Brokers who are no longer with us

Stability in global financial markets, as well as macroeconomic stability in most post-Soviet countries, are providing a huge boost to business development.

Every month, more and more new companies enter the financial brokerage services market, and leading brokers are constantly improving their trading conditions.

However, the quiet and calm atmosphere in the brokerage industry only reduces traders' vigilance, leading to newcomers depositing their funds into companies without any doubt about their solvency.

In this article, we wanted to remind you of the biggest broker bankruptcies that occurred just a few years ago, so you can avoid making the same mistakes that happened to thousands of traders recently.

Top 5 Forex Industry Scammers

2014 and 2015 were particularly significant years for all Forex traders and left a huge imprint on their hearts.

It was during this period, when the ruble and hryvnia began their rapid decline, that numerous fraudulent companies simply pulled the plug, dealing a huge blow to the reputation of the entire forex industry.
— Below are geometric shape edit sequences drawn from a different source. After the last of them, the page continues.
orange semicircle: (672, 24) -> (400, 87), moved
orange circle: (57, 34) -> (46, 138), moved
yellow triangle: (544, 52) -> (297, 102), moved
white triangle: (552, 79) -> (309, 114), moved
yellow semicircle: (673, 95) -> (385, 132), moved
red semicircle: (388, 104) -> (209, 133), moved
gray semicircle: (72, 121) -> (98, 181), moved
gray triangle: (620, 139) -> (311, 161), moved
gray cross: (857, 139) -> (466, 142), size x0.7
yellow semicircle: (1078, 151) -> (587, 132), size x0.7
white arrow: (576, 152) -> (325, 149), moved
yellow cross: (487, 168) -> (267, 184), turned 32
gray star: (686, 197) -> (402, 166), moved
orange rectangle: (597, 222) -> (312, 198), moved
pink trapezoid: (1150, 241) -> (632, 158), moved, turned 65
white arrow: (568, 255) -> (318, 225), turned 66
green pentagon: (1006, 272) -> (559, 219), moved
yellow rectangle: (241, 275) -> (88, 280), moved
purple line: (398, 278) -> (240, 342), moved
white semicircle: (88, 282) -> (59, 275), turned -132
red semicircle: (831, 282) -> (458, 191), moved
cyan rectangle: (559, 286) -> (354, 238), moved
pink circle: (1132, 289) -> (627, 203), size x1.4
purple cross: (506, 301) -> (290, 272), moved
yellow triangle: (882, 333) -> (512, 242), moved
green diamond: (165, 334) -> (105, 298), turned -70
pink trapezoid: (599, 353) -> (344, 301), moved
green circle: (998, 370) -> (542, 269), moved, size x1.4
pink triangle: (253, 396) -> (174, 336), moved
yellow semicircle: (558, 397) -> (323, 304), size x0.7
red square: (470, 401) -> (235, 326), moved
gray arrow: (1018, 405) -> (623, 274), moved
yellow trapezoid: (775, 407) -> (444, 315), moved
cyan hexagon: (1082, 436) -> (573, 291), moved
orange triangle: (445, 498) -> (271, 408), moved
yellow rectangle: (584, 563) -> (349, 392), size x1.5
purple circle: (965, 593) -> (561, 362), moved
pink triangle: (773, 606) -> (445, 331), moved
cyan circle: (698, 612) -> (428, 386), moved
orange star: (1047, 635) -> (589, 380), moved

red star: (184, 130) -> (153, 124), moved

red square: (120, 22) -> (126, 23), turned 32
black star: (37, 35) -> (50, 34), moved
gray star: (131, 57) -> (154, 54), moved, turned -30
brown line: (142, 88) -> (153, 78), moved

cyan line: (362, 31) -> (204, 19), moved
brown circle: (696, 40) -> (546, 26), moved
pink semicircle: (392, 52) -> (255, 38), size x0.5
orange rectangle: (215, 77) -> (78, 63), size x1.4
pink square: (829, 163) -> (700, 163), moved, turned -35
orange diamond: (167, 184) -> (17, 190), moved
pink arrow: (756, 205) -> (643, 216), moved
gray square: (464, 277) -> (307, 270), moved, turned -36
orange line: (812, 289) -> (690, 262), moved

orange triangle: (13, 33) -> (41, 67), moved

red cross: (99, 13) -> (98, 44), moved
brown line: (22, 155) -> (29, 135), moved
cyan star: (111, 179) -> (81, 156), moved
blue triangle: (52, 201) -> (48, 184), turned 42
Lack of regulation, a lack of a safety net for unforeseen situations, and outright theft—all of this came to light overnight and spilled out into the open, leading to multi-million dollar losses in traders' deposits across the post-Soviet space.
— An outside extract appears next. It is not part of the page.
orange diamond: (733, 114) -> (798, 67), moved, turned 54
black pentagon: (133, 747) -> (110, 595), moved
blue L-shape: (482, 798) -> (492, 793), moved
Therefore, we invite you to recall the top five leaders who have denigrated the Forex industry, as well as a brief chronology of developments around each of the brokerage companies.

1) RVD Markets

RVD Markets was a mid-range brokerage that was highly sought after by new traders because it offered a no-deposit bonus for participating in forums.

A plethora of stocks and favorable trading conditions—everything pointed to further growth and development. However, in 2014, the Swiss authorities decided to unpeg the Swiss franc from the euro, and in a matter of seconds, the charts plummeted two thousand points.

The company simply failed to forcibly close traders' trades in time, and many of them went into negative territory. Thus, the unexpected market surge resulted in multi-million dollar losses for the company, which was placing leveraged trades on the interbank market.

Ultimately, a company representative filed for bankruptcy, but most of the traders' deposits were sent to the traders, without taking into account the profits, of course.

2) Pantheon Finance

Pantheon was one of the largest platforms connecting traders and investors, and its PAMM system was one of the best among many brokers.

However, problems at the company began after one of the senior managers, actively responsible for client deposits, became interested in binary options trading.

Hoping to win back, he used the company's clients' money, but when he fell into the hands of scammers, he himself was deceived.  

To cover his tracks, he and his team corrupted client databases, which resulted in traders being unable to access their personal accounts, and some time later, the company declared bankruptcy.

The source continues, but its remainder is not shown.